Im Moment arbeiten wir mit vier Brands zusammen, deren Bikes wir aus der vorjährigen Testflotte übernehmen dürfen. Wir haben nach Brands gesucht, die in der Schweiz verwurzelt oder weit verbreitet sind. Bei der Auswahl spielte auch die Wartungsfreundlichkeit der Bikes und natürlich das Interesse des jeweiligen Vertriebs an einer Kooperation mit. Wir freuen uns sehr, heute mit IndianSummer (Norco), ChrisSports (Rocky Mountain), Trek und Transalpes zusammenarbeiten zu dürfen. Diese Partner waren auf Anhieb begeistert von unserem Konzept und wir haben uns auch bei den Konditionen rasch gefunden.
Die Bikebranche erlebt wilde Zeiten mit hohen Preisen durch Corona und der aktuellen Korrektur nach unten. Wie erlebt ihr das?
Sagen wir es so: Die derzeitige Situation am Bikemarkt spielt uns nicht gerade in die Karten. Wie erwähnt kommen unsere Kund:innen aber nicht ausschliesslich wegen der fairen Preise zu uns, sondern aus den diversen Vorteilen unseres Konzepts. Jetzt schauen wir mal, was diese Krise noch mit uns anstellt.
Kinder wachsen rasch, ihre Bikes sind vielleicht nur eine Saison in Gebrauch. Entsprechend ist der Preis für viele ein Argument, hochwertige Kidsbikes sind eine Investition. Das 20-Zoll-Fully von Norco kostet bei euch 1920 Franken, das sind 479 Franken oder 20 Prozent weniger als der Originalpreis. Reicht diese Differenz, um Kund:innen zu gewinnen?
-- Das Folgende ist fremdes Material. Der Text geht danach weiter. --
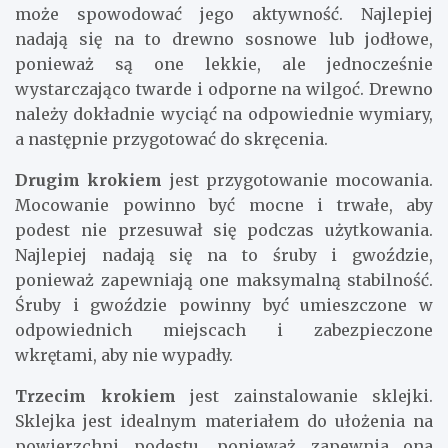
może spowodować jego aktywność. Najlepiej
nadają się na to drewno sosnowe lub jodłowe,
ponieważ są one lekkie, ale jednocześnie
wystarczająco twarde i odporne na wilgoć. Drewno
należy dokładnie wyciąć na odpowiednie wymiary,
a następnie przygotować do skręcenia.
Drugim krokiem
jest przygotowanie mocowania.
Mocowanie powinno być mocne i trwałe, aby
podest nie przesuwał się podczas użytkowania.
Najlepiej nadają się na to śruby i gwoździe,
ponieważ zapewniają one maksymalną stabilność.
Śruby i gwoździe powinny być umieszczone w
odpowiednich miejscach i zabezpieczone
wkrętami, aby nie wypadły.
Trzecim krokiem
jest zainstalowanie sklejki.
Sklejka jest idealnym materiałem do ułożenia na
powierzchni podestu, ponieważ zapewnia ona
Bei den Kinderbikes suchen wir noch nach einer optimalen Lösung. Da können wir aktuell tatsächlich die geringsten Rabatte gewähren. Das liegt daran, dass auch ein gutes Kinderbike (wie das Norco Fluid) im Vergleich zu einem hochwertigen Bike für Erwachsene „günstig“ ist. Gleichzeitig ist es unser Anspruch, nur voll revidierte Bikes in den Verkauf zu bringen, was mit Aufwand und Kosten verbunden ist. Entsprechend ist der Spielraum bei den Rabatten eingeschränkt.
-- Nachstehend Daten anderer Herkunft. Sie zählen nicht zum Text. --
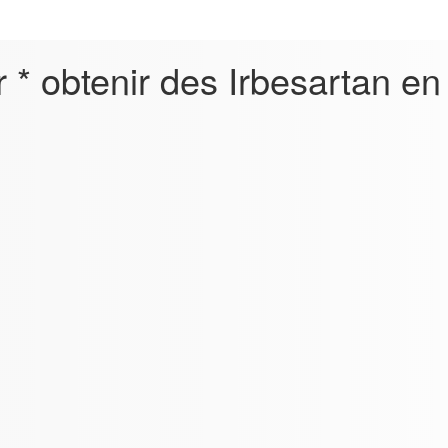
* obtenir des Irbesartan en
Wie könnte eine günstigere Lösung bei hochwertigen Kidsbikes aussehen?
Uns liegt viel daran, auch Kinderbikes anbieten zu können, nicht zuletzt weil sowohl Carina als auch ich bikende Kinder haben. Wir brüten deshalb nach wie vor an einem geeigneten Konzept, um auch Kinderbikes kostendeckend und attraktiv anbieten zu können. Uns schwebt zum Beispiel eine Art Mietabo vor, wie wir es bei den Kinder von den Skiern kennen.
Hoffentlich gibts bald ein Kidsbikeabo
Im Moment bietet ihr keine E-Bike-Occasionen an, da die Revision für euch zu aufwändig sei. Versucht ihr trotzdem in Zukunft in das Geschäft reinzukommen?
Bikerevier ist noch jung. Wir mussten uns zu Beginn auf gewisse Biketypen und Brands fokussieren, um uns nicht gleich zu verzetteln. Das Hochfahren des Unternehmens an sich ist sehr intensiv. Wir waren und sind mit diesen Aufgaben mehr als gut ausgelastet. Wir möchten jedoch keineswegs ausschliessen, zu gegebener Zeit auch E-Bikes in unser Konzept aufzunehmen.
Was erwartet ihr vom Bike-Markt in den nächsten ein, zwei Jahren?
Aktuell sind die Lager voll und die Preise stehen unter Druck. Es ist sicher nicht verkehrt, wenn die derzeitige Situation auch mittelfristig zu einer gewissen Preiskorrektur führt. Rabattschlachten hingegen können kleine Händler:innen schnell in Liquiditätsengpässe bringen und sind deshalb weder zielführend noch nachhaltig. Branchenexpert:innen gehen davon aus, dass sich die Situation in den nächsten ein bis zwei Jahren entspannen dürfte.
Wo steht das Bikerevier in drei Jahren?
Dann müssen wir auf jeden Fall wirtschaftlich arbeiten. Mit unserer Lokalität in Zürich sind wir sehr zufrieden, auch wenn die Fläche begrenzt ist. 80 bis 100 Bikes pro Jahr können wir mit der vorhandenen Infrastruktur handhaben. Bei den Gravelbikes sind wir im Moment noch etwas schwach, deshalb planen wir diesen Bereich weiter auszubauen. Und bis in drei Jahren können wir bestimmt auch ein cooles Konzept für die Kinderbikes anbieten.